Last week the Centers for Disease Control and Prevention (CDC) said 50 potential or definite cases of West Nile-like fever had been identified in New York and said the outbreak was definitely on the wane. No new cases have been reported since Sept. 17.
 
But the report in The New Yorker said the CDC had been asked to check on whether the virus could have been deliberately spread.
 
``We're taking it seriously.
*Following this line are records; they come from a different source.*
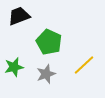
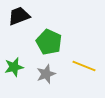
yellow line: moved 1 px down; rotated 65 degrees clockwise
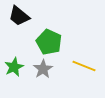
black trapezoid: rotated 120 degrees counterclockwise
green star: rotated 12 degrees counterclockwise
gray star: moved 3 px left, 5 px up; rotated 12 degrees counterclockwise
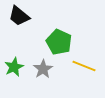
green pentagon: moved 10 px right
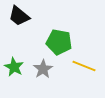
green pentagon: rotated 15 degrees counterclockwise
green star: rotated 18 degrees counterclockwise
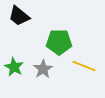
green pentagon: rotated 10 degrees counterclockwise
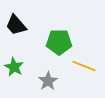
black trapezoid: moved 3 px left, 9 px down; rotated 10 degrees clockwise
gray star: moved 5 px right, 12 px down
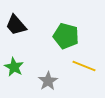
green pentagon: moved 7 px right, 6 px up; rotated 15 degrees clockwise
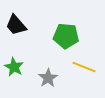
green pentagon: rotated 10 degrees counterclockwise
yellow line: moved 1 px down
gray star: moved 3 px up
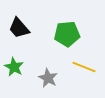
black trapezoid: moved 3 px right, 3 px down
green pentagon: moved 1 px right, 2 px up; rotated 10 degrees counterclockwise
gray star: rotated 12 degrees counterclockwise
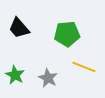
green star: moved 1 px right, 8 px down
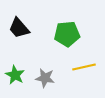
yellow line: rotated 35 degrees counterclockwise
gray star: moved 3 px left; rotated 18 degrees counterclockwise
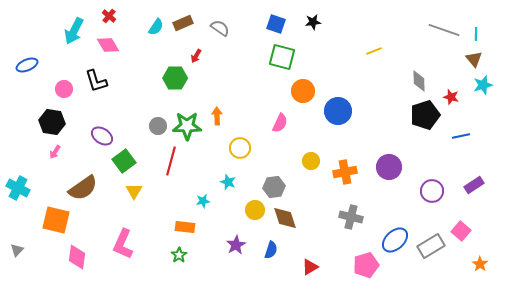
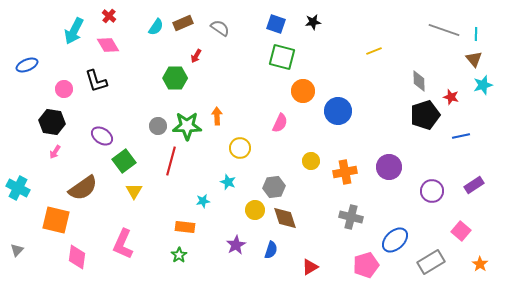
gray rectangle at (431, 246): moved 16 px down
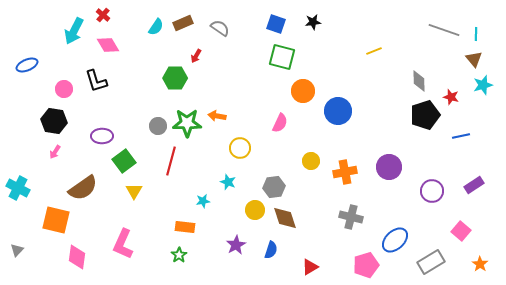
red cross at (109, 16): moved 6 px left, 1 px up
orange arrow at (217, 116): rotated 78 degrees counterclockwise
black hexagon at (52, 122): moved 2 px right, 1 px up
green star at (187, 126): moved 3 px up
purple ellipse at (102, 136): rotated 35 degrees counterclockwise
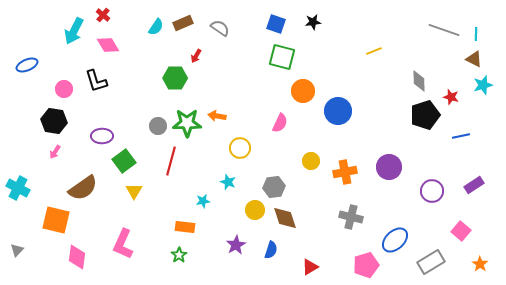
brown triangle at (474, 59): rotated 24 degrees counterclockwise
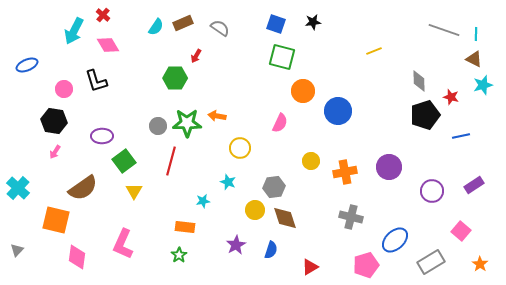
cyan cross at (18, 188): rotated 15 degrees clockwise
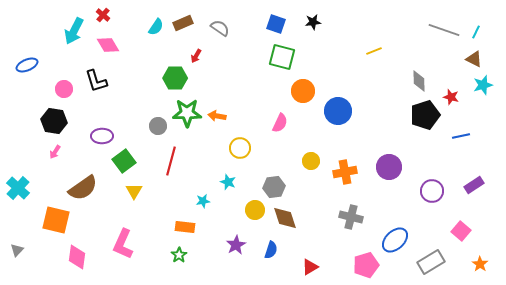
cyan line at (476, 34): moved 2 px up; rotated 24 degrees clockwise
green star at (187, 123): moved 10 px up
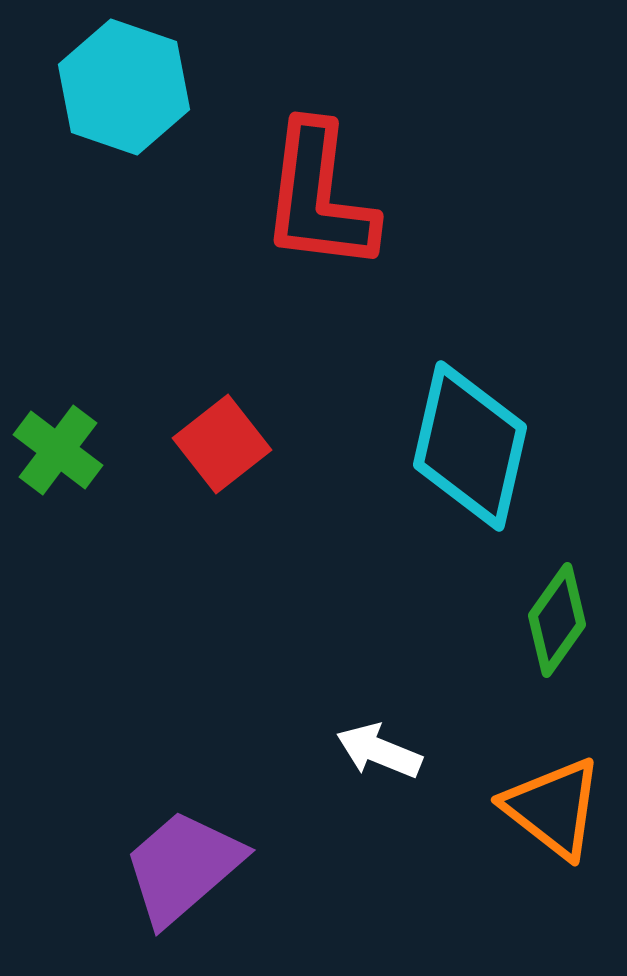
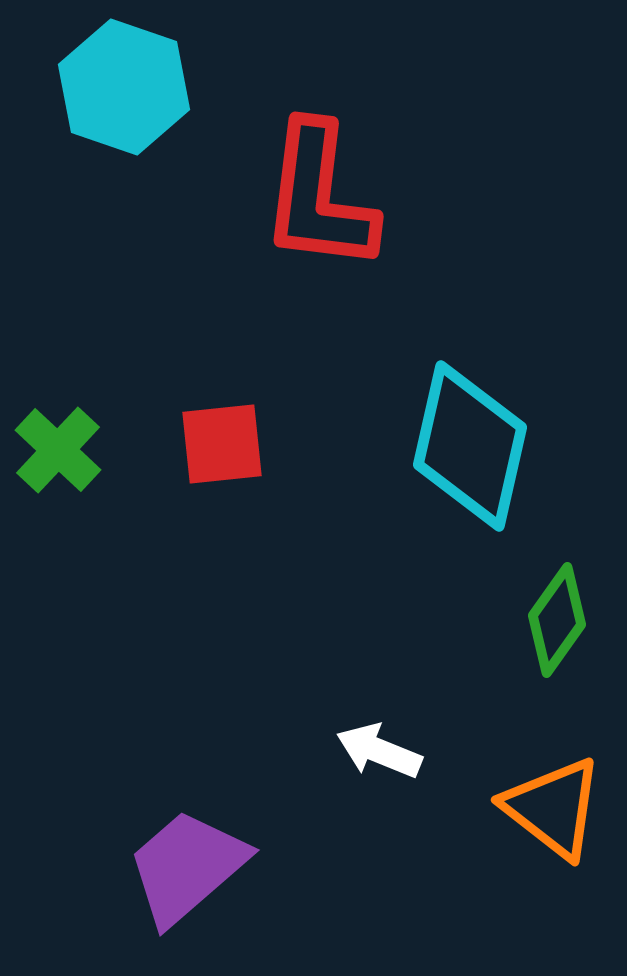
red square: rotated 32 degrees clockwise
green cross: rotated 6 degrees clockwise
purple trapezoid: moved 4 px right
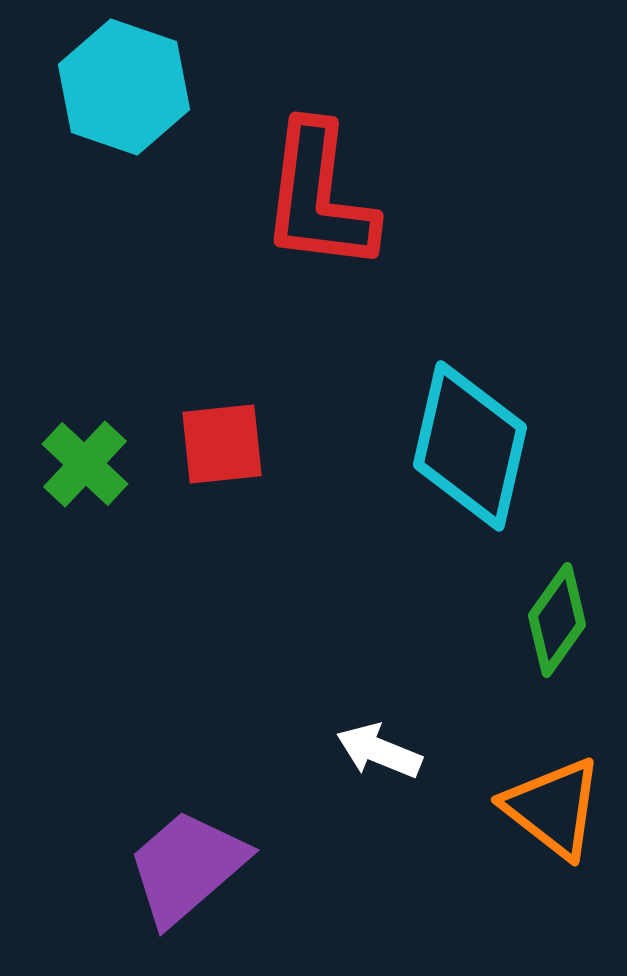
green cross: moved 27 px right, 14 px down
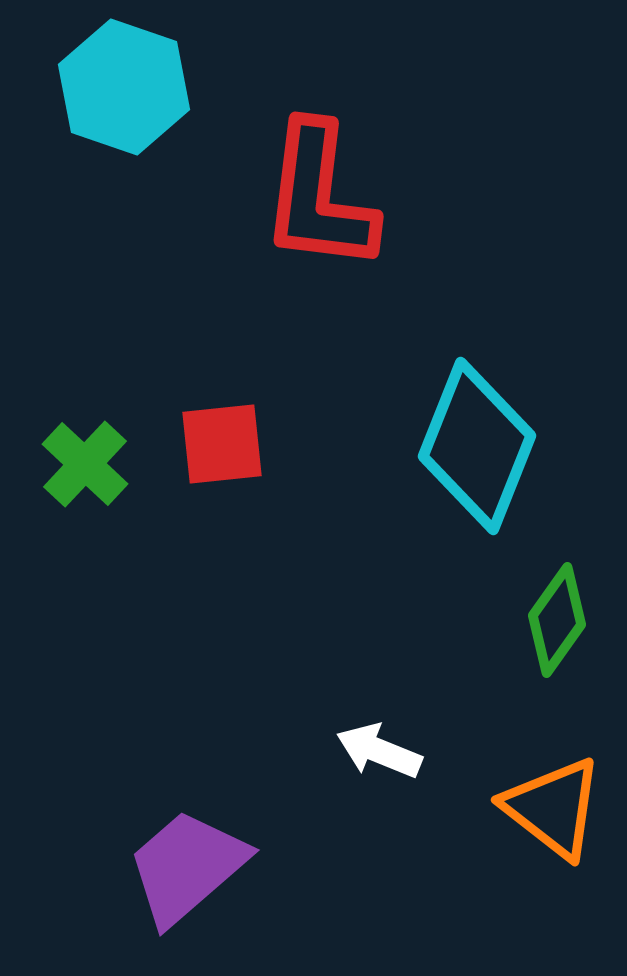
cyan diamond: moved 7 px right; rotated 9 degrees clockwise
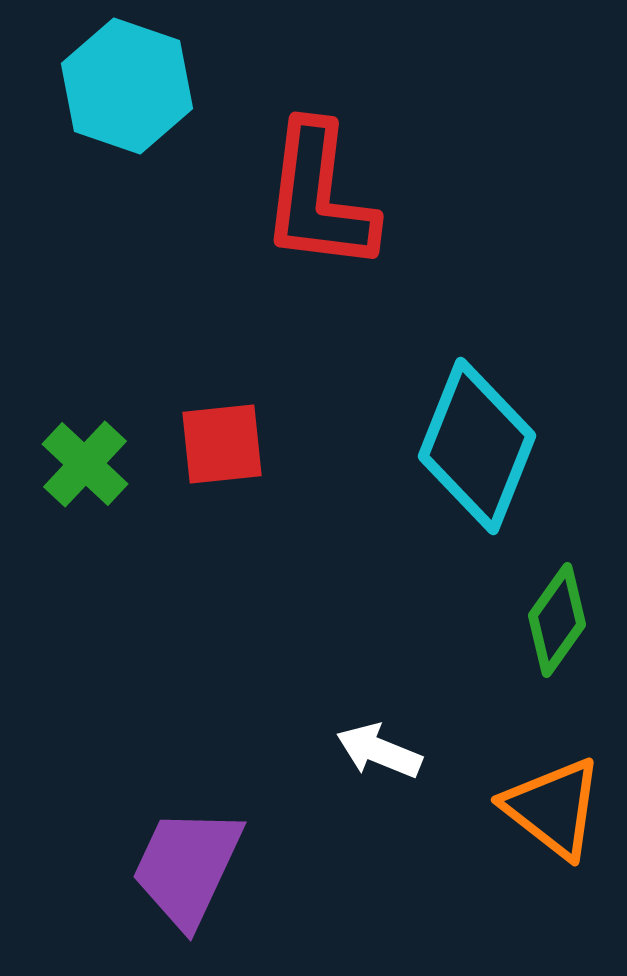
cyan hexagon: moved 3 px right, 1 px up
purple trapezoid: rotated 24 degrees counterclockwise
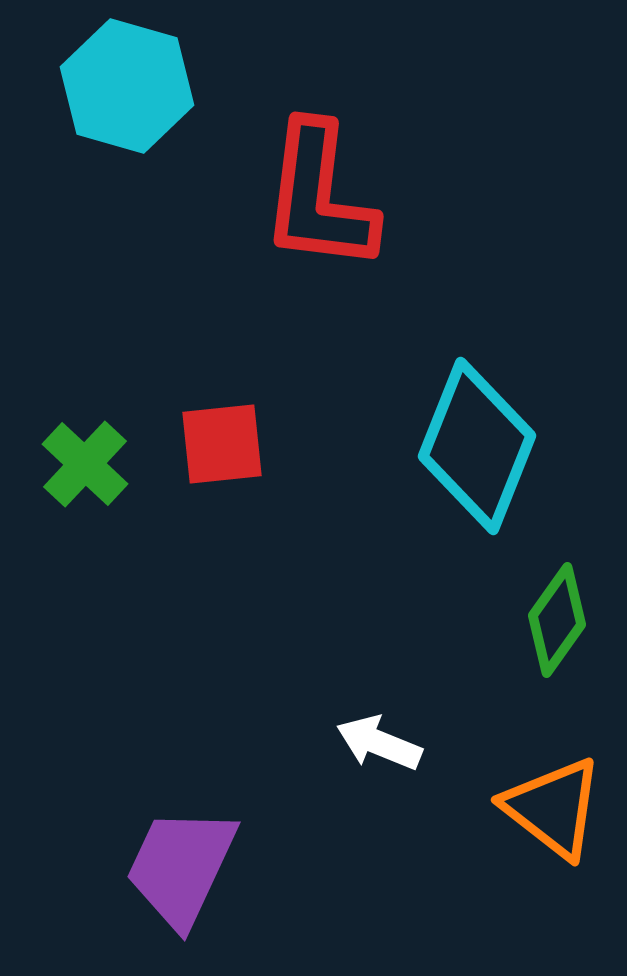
cyan hexagon: rotated 3 degrees counterclockwise
white arrow: moved 8 px up
purple trapezoid: moved 6 px left
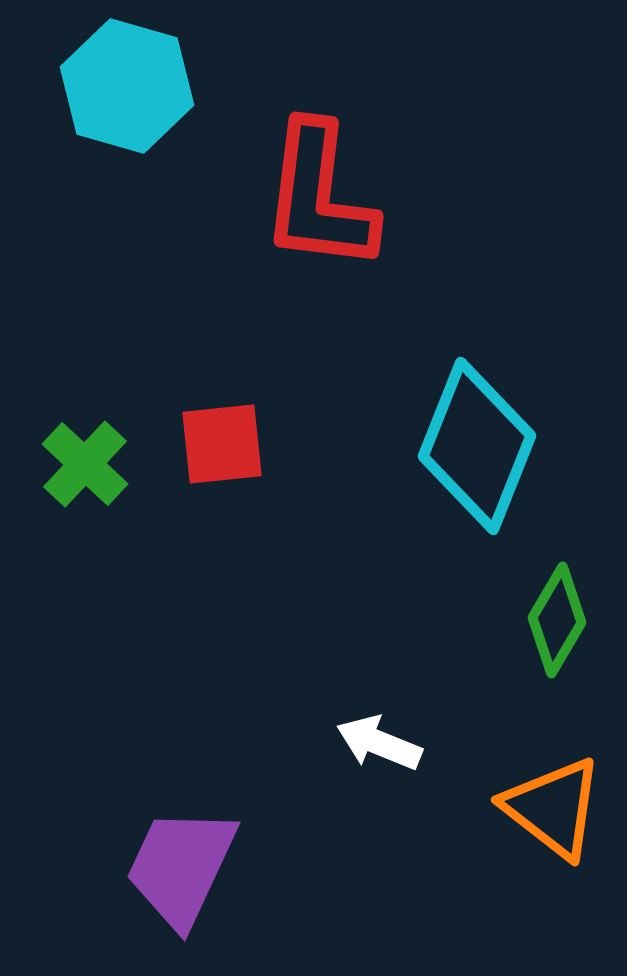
green diamond: rotated 5 degrees counterclockwise
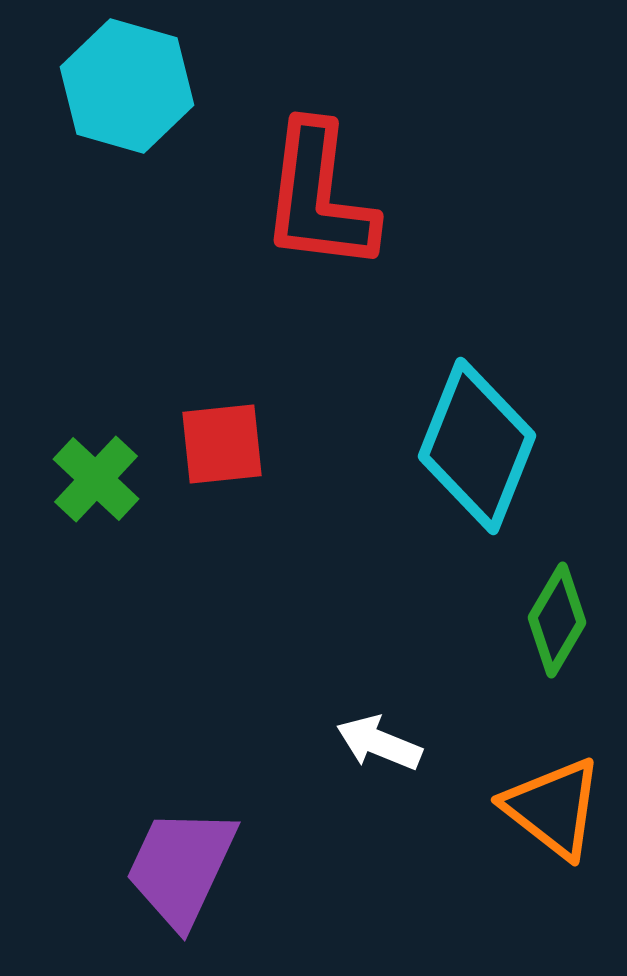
green cross: moved 11 px right, 15 px down
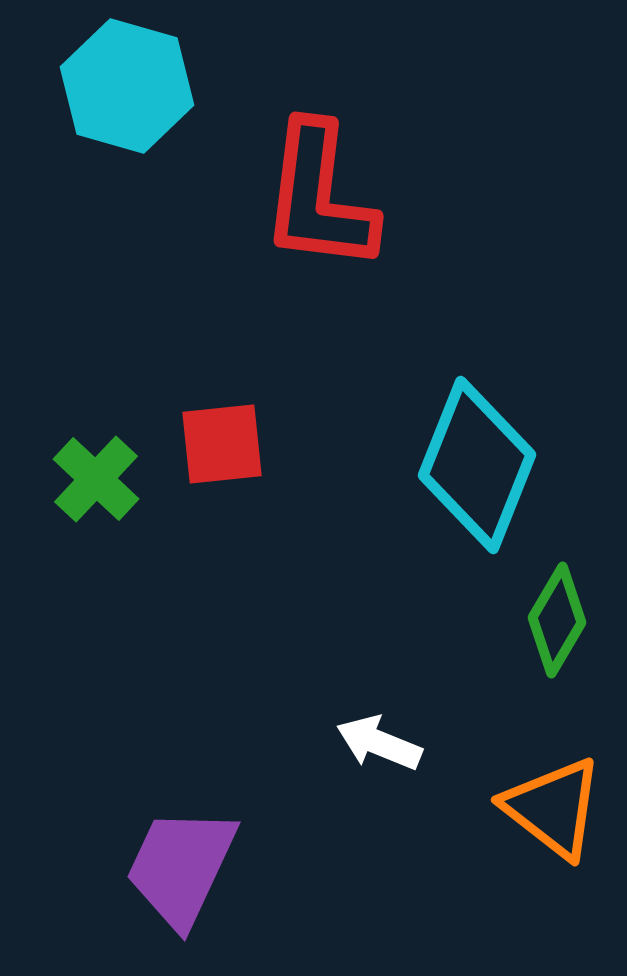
cyan diamond: moved 19 px down
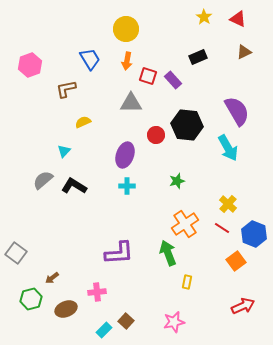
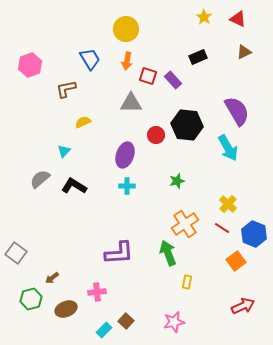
gray semicircle: moved 3 px left, 1 px up
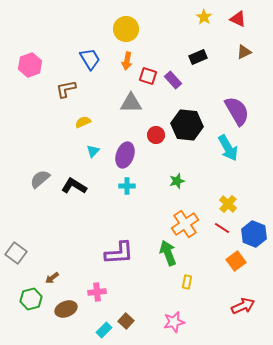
cyan triangle: moved 29 px right
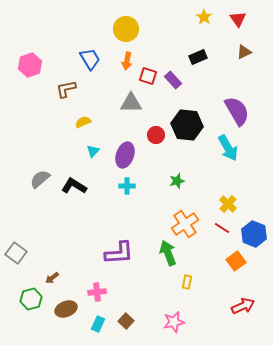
red triangle: rotated 30 degrees clockwise
cyan rectangle: moved 6 px left, 6 px up; rotated 21 degrees counterclockwise
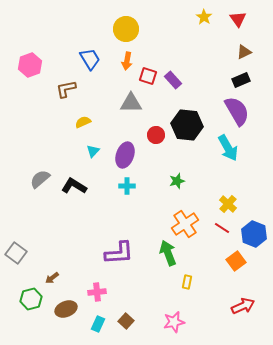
black rectangle: moved 43 px right, 23 px down
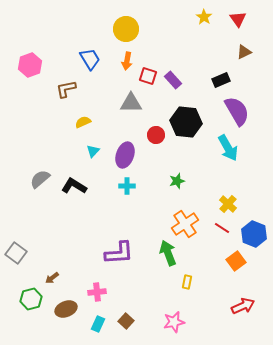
black rectangle: moved 20 px left
black hexagon: moved 1 px left, 3 px up
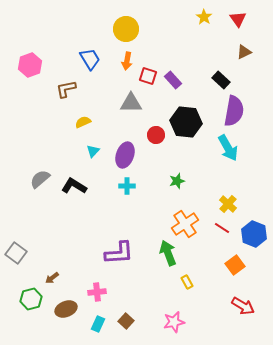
black rectangle: rotated 66 degrees clockwise
purple semicircle: moved 3 px left; rotated 40 degrees clockwise
orange square: moved 1 px left, 4 px down
yellow rectangle: rotated 40 degrees counterclockwise
red arrow: rotated 55 degrees clockwise
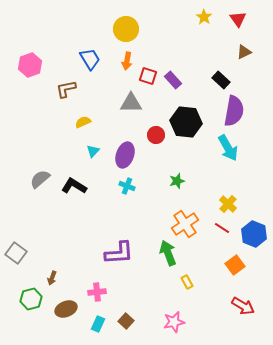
cyan cross: rotated 21 degrees clockwise
brown arrow: rotated 32 degrees counterclockwise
We'll see where the data take us,'' the magazine quoted ``a person at the CDC'' as saying.
 
Navy Secretary Richard Danzig told the magazine he was not alarmed. ``Even if you suspect biological terrorism, it's hard to prove,'' he said.
 
The magazine cites a book written by a man using the name Mikhael Ramadan, who claimed to be an Iraqi defector and said Iraqi leader Saddam Hussein was planning to make a weapon out of a strain of West Nile virus.
 
He described it as being ``capable of destroying 97 percent of all life in an urban environment.''
 
The CDC has said it is concerned about the New York outbreak because West Nile fever has never been seen in the Americas before. It is common in Africa and Asia.
 
Last year, U.S. and Romanian experts reported in The Lancet medical journal that a 1996 outbreak in Romania had been identified as West Nile fever, with a mortality rate of between 4 and 8 percent. They said Europe was vulnerable to more such outbreaks.
 
Last week, Thomas Briese and colleagues at the University of California at Irvine said they had identified the New York virus as a Kunjin/West Nile-like flavivirus.